Monday 7 November 2011

Eastside Culture Crawl Preview Show

Hi

Wednesday night (November 9th) I am showing some of my critical work (Princess) at the Cultch (1895 Venables in Vancouver). The show runs until November 27th. Come on down and check it out! See attached the invitation and one of the Princess pieces (Princess Glutton).

“Princess” comments on the current revival of stereotypical girlhood through the “princess phase” which is being marketed as a ‘natural’ part girlhood and, according to The New York Times book reviewer Annie Murphy Paul, “should qualify as an official development stage” [i]. However, is this contemporary princess craze that is being gobbled up by girls and parents alike a product of the disappearance of Feminism through the “preference for stereotypical girlhood … [and] the increase in anti-feminist ideas” [ii] or a “new sexism’? In her 2010 book “Living Dolls: The Return of Sexism” Natasha Walter states, “this hyper-sexual culture is getting fiercer and stronger, and is co-opting the language of choice and liberation”. [iii] Moe’s princesses deconstruct the origins and reinstituted normalization of the precious child in the economically privileged West.

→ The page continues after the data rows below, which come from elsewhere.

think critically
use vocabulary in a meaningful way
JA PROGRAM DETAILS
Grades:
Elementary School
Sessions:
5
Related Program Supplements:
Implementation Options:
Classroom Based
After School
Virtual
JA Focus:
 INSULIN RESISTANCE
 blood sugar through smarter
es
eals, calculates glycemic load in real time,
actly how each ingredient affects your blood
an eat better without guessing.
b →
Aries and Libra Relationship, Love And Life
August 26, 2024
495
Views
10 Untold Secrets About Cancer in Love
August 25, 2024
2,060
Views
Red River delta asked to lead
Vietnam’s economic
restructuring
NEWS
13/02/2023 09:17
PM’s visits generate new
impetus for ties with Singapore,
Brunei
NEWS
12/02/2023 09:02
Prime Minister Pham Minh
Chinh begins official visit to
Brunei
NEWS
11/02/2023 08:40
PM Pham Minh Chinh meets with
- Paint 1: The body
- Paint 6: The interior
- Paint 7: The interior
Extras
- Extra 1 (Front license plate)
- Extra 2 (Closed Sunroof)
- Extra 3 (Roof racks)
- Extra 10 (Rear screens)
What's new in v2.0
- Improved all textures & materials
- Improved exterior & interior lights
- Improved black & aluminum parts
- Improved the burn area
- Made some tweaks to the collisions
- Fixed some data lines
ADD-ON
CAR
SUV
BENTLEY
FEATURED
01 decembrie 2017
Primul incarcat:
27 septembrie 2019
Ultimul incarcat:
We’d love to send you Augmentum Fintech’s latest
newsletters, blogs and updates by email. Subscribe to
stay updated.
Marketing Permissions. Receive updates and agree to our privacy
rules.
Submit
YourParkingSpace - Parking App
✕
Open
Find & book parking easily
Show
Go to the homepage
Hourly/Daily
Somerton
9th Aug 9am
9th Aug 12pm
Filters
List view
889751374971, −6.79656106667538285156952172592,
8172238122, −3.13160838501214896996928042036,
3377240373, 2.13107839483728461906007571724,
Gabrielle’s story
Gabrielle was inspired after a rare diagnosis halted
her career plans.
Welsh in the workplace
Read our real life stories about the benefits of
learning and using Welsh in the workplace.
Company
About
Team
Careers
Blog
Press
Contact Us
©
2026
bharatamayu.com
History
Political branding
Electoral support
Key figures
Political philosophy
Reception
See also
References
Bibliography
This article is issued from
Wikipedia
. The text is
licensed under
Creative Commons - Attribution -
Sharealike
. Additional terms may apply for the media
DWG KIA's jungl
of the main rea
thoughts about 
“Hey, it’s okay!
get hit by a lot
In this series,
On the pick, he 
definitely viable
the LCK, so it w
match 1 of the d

They are a documentation of the contradictions that can exist within the psyche of femininity that is informed by the patriarchal constructions of the romantic child: her hyper-feminine is playfully combined with irreverence and, exposing incongruity, work to complicate and transgress any reductionist and fixed notions of female identity.

[i] Paul, Annie Murphy “Is Pink Necessary?” The New York Times, January 23, 2011.
[ii] Dixon, Nicole “The Other F-Word: The Disappearance of Feminism from our Fiction” CNQ 80/ 2010 (2-17).
[iii] Walter, Natasha Living Dolls: the Return of Sexism London: Virago, 2010 (33).